> EXERCISE GOAL: Using the lines below, work out the count of those that hold "Jambi". Give the number only.

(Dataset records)
--------------------
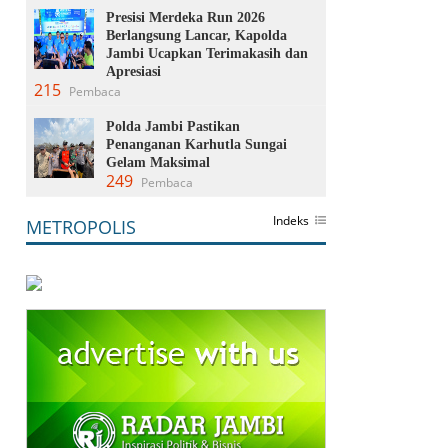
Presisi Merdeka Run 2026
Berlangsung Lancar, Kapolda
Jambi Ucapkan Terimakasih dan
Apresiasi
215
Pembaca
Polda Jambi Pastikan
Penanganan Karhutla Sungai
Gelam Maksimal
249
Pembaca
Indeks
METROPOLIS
--------------------
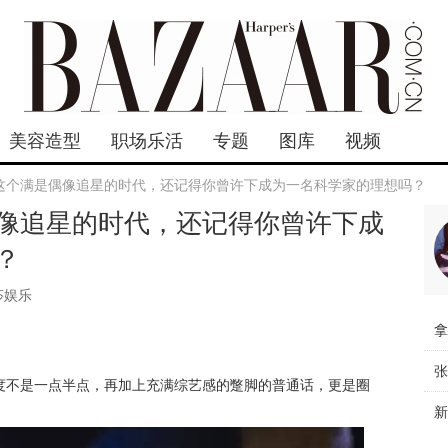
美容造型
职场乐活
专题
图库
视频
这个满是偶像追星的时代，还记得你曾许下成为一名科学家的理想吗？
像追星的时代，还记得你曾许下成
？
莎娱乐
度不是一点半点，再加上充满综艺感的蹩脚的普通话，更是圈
--------------------
> SOLUTION FOR THIS PROBLEM: 2